Even without the spontaneity of any combat mechanic, there are situations where the DM may just call the Chunky Salsa Rule on you, regardless of what the numbers say.
Arguably, one of the main themes of Unknown Armies. Both the game's rules and setting are built on trying to show the reader what were to happen if actual human beings, with all their human faults, were to try and pull a World of Darkness. The magician's organization where most of the world's mystical power is collected? More like a school club filled with special-needs children, each of which thinks themselves to be a big, badass magical mastermind. The vast majority of the time they're just being ridiculous. The rest of the time they're horribly dangerous - to themselves as much as anyone else. Magicians in general, who draw their power from belief, Mage: The Ascension style, tend to be completely dysfunctional human failures because it turns out that to believe in something strongly enough it gives you magic powers is pretty much the definition of being psychotically delusional. The big conspiracies who rule the game's setting from behind the stages?
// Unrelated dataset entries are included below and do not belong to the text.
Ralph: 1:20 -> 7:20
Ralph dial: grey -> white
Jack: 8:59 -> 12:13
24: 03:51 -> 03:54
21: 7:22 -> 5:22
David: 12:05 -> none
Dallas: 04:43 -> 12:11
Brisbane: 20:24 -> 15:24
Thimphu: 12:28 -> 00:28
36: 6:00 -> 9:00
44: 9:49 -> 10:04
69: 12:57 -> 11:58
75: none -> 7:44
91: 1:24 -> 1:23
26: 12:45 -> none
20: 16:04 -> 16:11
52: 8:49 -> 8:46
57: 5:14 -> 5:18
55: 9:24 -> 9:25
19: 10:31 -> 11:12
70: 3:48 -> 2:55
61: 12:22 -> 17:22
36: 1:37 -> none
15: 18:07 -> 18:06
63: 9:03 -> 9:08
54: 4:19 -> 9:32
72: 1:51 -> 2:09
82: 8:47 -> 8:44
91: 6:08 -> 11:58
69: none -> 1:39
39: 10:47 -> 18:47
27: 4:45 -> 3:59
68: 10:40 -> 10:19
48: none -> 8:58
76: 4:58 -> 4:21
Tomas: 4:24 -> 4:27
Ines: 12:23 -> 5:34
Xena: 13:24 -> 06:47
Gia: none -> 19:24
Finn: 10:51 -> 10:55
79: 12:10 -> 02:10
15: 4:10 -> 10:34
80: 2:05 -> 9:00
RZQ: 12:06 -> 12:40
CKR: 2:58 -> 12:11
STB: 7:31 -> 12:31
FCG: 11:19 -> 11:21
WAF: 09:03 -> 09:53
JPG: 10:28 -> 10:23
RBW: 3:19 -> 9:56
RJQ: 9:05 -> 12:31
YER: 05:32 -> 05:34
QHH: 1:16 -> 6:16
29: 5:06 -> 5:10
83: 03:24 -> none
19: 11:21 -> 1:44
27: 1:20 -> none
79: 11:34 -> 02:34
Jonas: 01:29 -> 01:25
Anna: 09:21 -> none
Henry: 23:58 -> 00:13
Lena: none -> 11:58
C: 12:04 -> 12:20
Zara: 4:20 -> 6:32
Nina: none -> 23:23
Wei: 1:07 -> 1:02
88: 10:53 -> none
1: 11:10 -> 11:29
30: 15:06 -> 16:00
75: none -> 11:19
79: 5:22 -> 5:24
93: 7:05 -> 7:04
One and all would be squashed like bugs if the FBI ever heard about them. The reason that there's an "Occult Underground" in the first place is because magicians are really for the most part a lot better at convincing themselves they possess ultimate power than actually exercising it, and tend to be burned by the hundreds (literally) whenever the muggles find out. The rules, too, take pains to avert the normal tropes of urban fantasy games: combat isn't simply gritty and messy, it's not even cool, with an emphasis less on head exploding and more on people shitting themselves, screaming for their mommies and missing each other at point-blank due to panicking with their guns. The combat chapter actually opens with a long essay on all the ways to avoid combat (from negotiating a peaceful solution to just calling the police) and proceeds to elaborate both on the realistic consequences of having cool gunfights (say, the police arriving) and the emotional ones. Long story short - people in real life are not action movie heroes. They just can't take it.